Cuban President Fidel Castro retires?

@cobalt20 (1318)
Philippines
February 19, 2008 7:10pm CST
Long time and ill fainted president Fidel Castro resigns as leader of cuba. Yah, The illness is affected on his retirement. He is now at 81 years old.
2 responses
@aseretdd (13729)
• Philippines
20 Feb 08
I watch this in the news last night and read about it in yahoonews again... well his retirement is long overdue... and i think he wasn't the one controllin cuban for quite sometime now... his brother acted like his regent... but then there were still less improvement in the lives of cubans... I hope this change in the person holding the real power will bring about reforms... Cuba is a very beautiful country... rich in natural resources and culture... and most of it wasted because of the idealism of one man... let's hope for the best for this country... Fidel Castro has all my respect... he is a great man... but times have changed...
@kbkbooks (7022)
• Canada
21 Feb 08
I read Fidel Castro's resignation letter at: http://www.cnn.com/2008/WORLD/americas/02/19/castro.letter/index.html I find it kind of hard to swallow the terminologies "President" and "Prime Minister" and the part that says "For many years I have occupied the honorable position of President. On February 15, 1976 the Socialist Constitution was approved with the free, direct and secret vote of over 95% of the people with the right to cast a vote. The first National Assembly was established on December 2nd that same year; this elected the State Council and its presidency. Before that, I had been a Prime Minister for almost 18 years. I always had the necessary prerogatives to carry forward the revolutionary work with the support of the overwhelming majority of the people." It makes the whole thing sound like Cuba is supposedly a free and fair country to it's people.

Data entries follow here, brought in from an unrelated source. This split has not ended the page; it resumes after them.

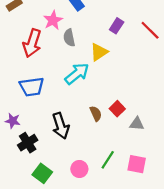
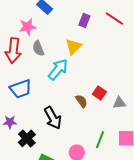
pink star: (53, 20) -> (28, 27), turned 30
gray semicircle: (69, 38) -> (38, 48), moved

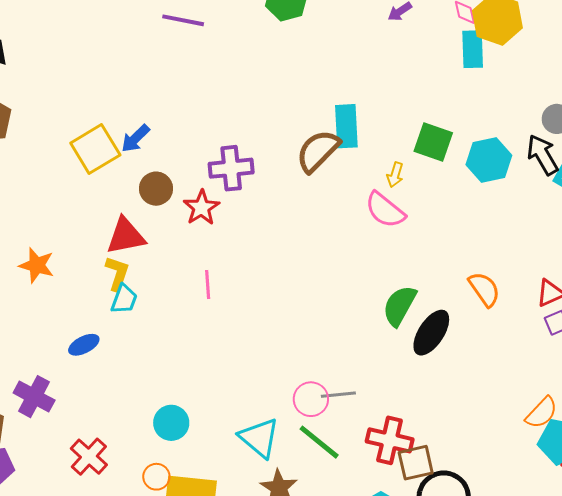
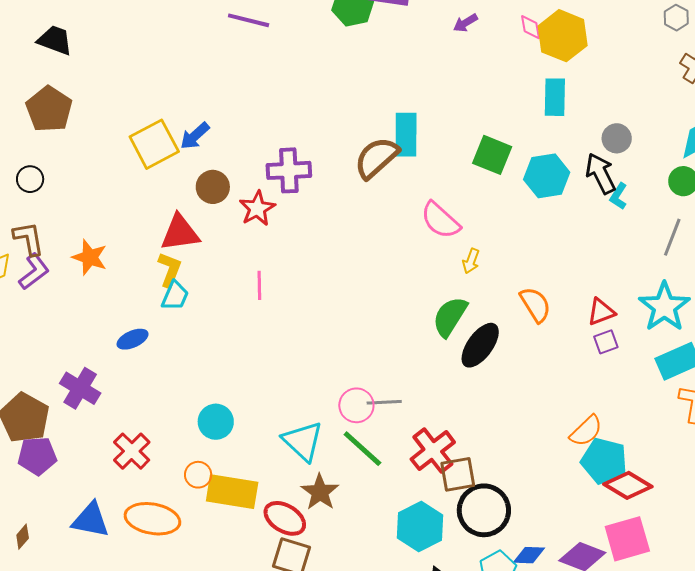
cyan rectangle: (473, 49) -> (555, 97), moved
yellow arrow: (395, 175) -> (471, 261), moved
red cross: (390, 440) -> (433, 451), turned 36

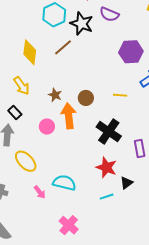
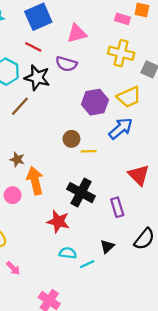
brown circle: (86, 98) -> (71, 139), moved
red star: (106, 167) -> (58, 221), moved
cyan semicircle: (64, 183) -> (68, 253), moved, size x0.7

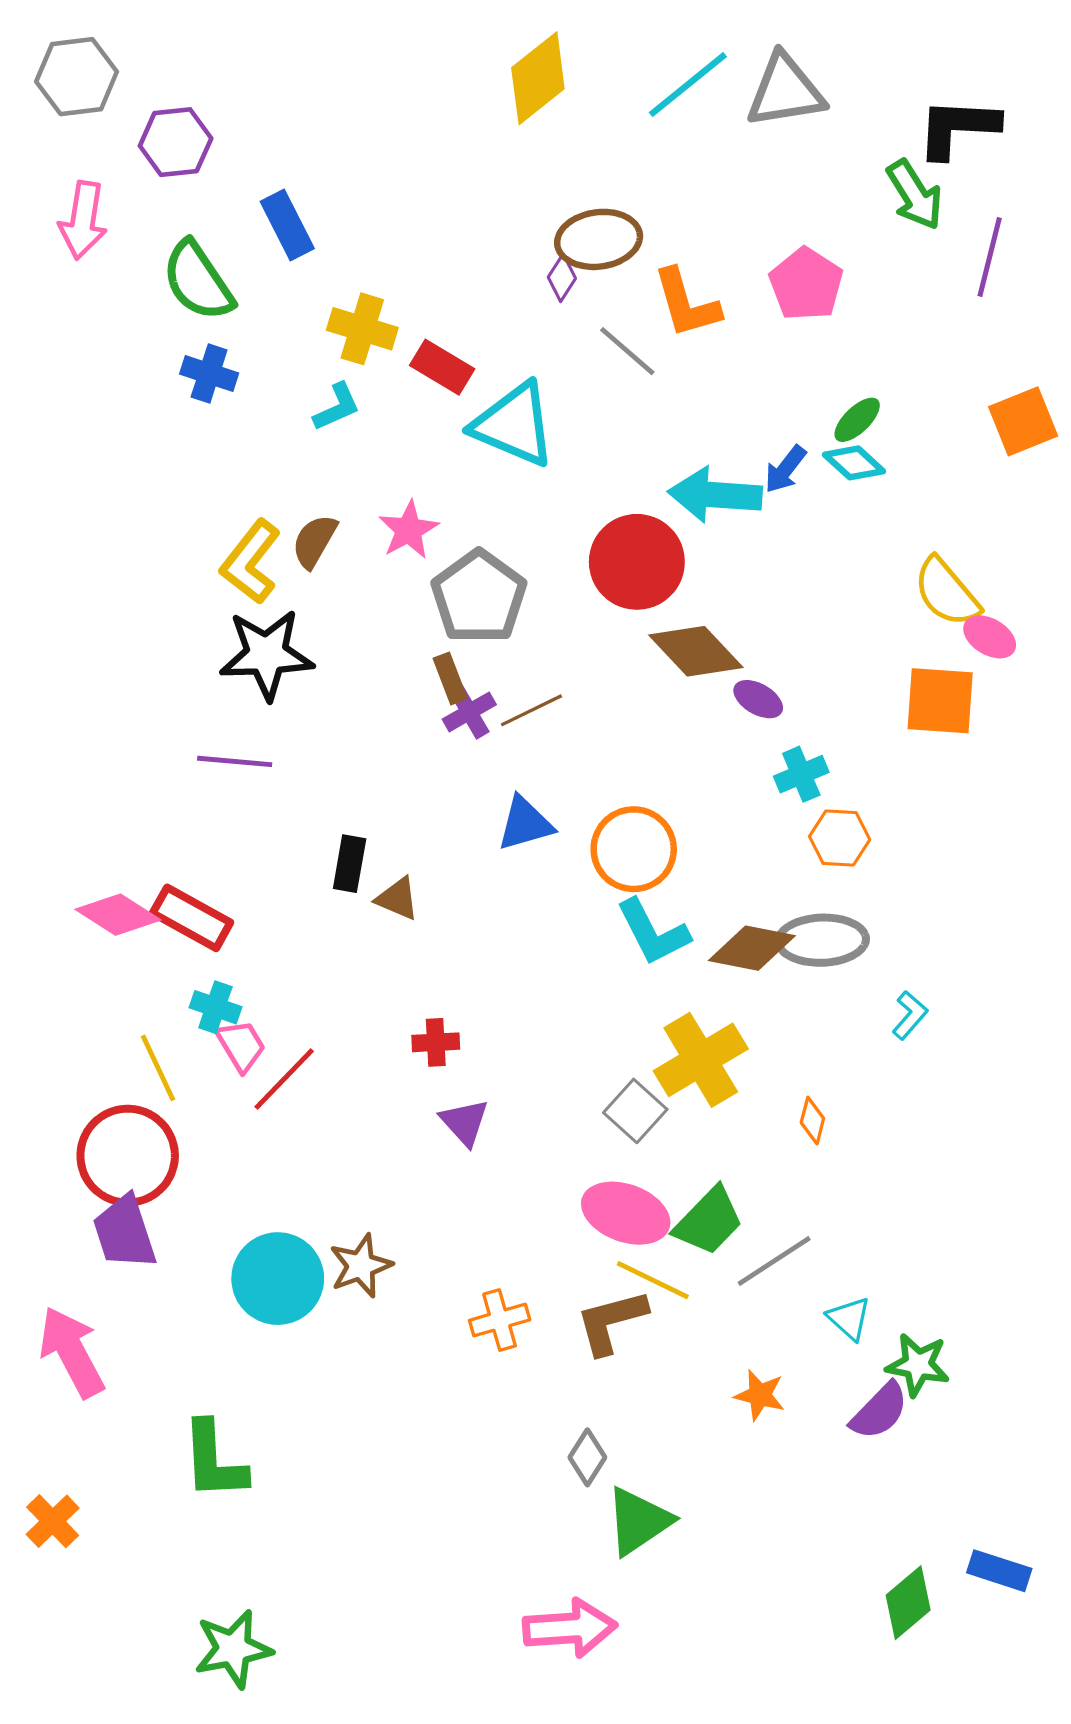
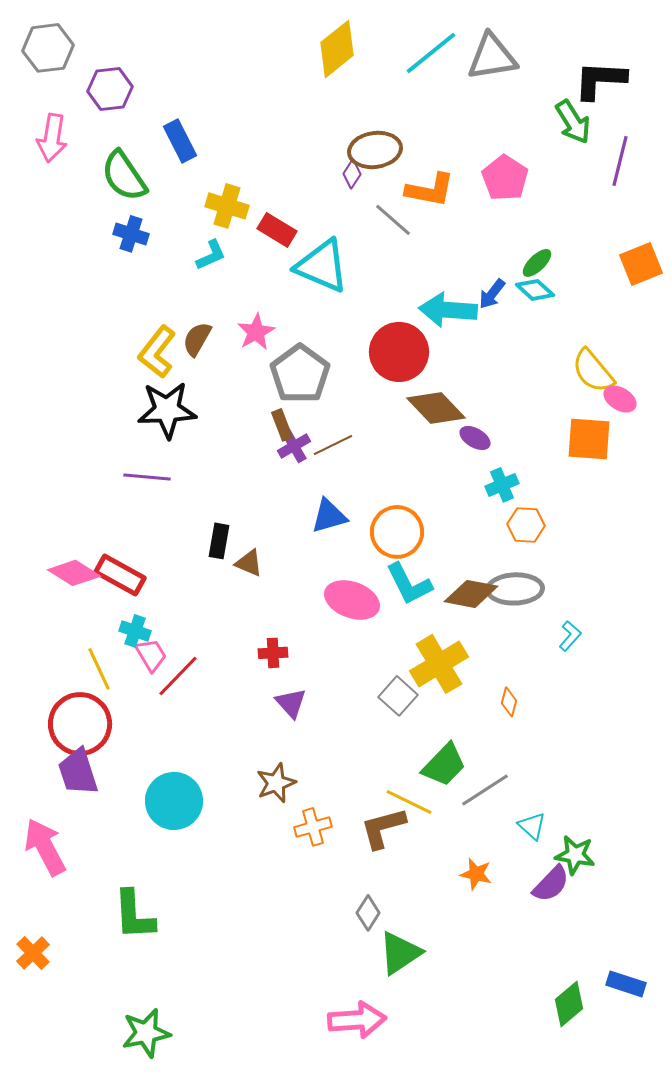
orange L-shape: (686, 303) -> (430, 190), turned -63
pink ellipse: (626, 1213) -> (352, 600), moved
brown star: (361, 1266) -> (276, 783), moved

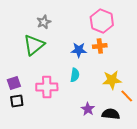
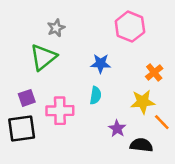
orange cross: (100, 46) -> (154, 72), moved, turned -32
purple square: (14, 83) -> (27, 98), moved
black square: (17, 101) -> (22, 128), size x1.6
purple star: (88, 109) -> (117, 128), moved

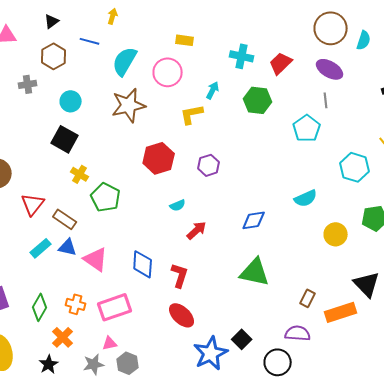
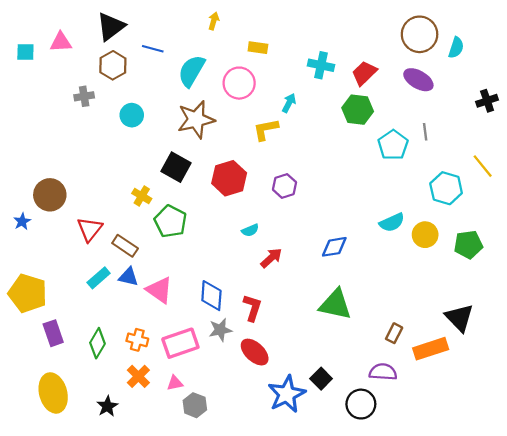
yellow arrow: (113, 16) -> (214, 21), moved
black triangle: (52, 21) -> (111, 27), size x1.8
green hexagon: (258, 100) -> (358, 110), moved
gray line: (326, 100) -> (425, 132), moved
black square: (65, 139) -> (176, 167), moved
yellow circle: (336, 234) -> (425, 235), moved
orange cross: (63, 337) -> (138, 376), moved
gray star: (94, 364) -> (220, 330), moved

That is not what my education taught me, but maybe I am thinking in old fashioned terms. I recall hearing words like "dictatorship" and "communism" in relation to this country while I was growing up in the 70s and 80s. Am I being ignorant? As far as how the US will handle this, I am sure they will think they need to stick their nose into Cuban politics to teach the people about "democracy" and "freedom". I will be interested to see how they make their presence known, no doubt masking it with gifts of "The real thing-cola" and bubblegum for the children. It will be interesting to see if the new US president will take steps toward using military to "guide" the Cuban citizens into a new form of government... it won't surprise me if that happens, especially if the Republicans keep the White House. I personally think the US is sick of the Republicans so there won't be much danger of that happening. Even so, I cannot see the US being totally "hands off" in the birth of Cuba's new era of life without Castro.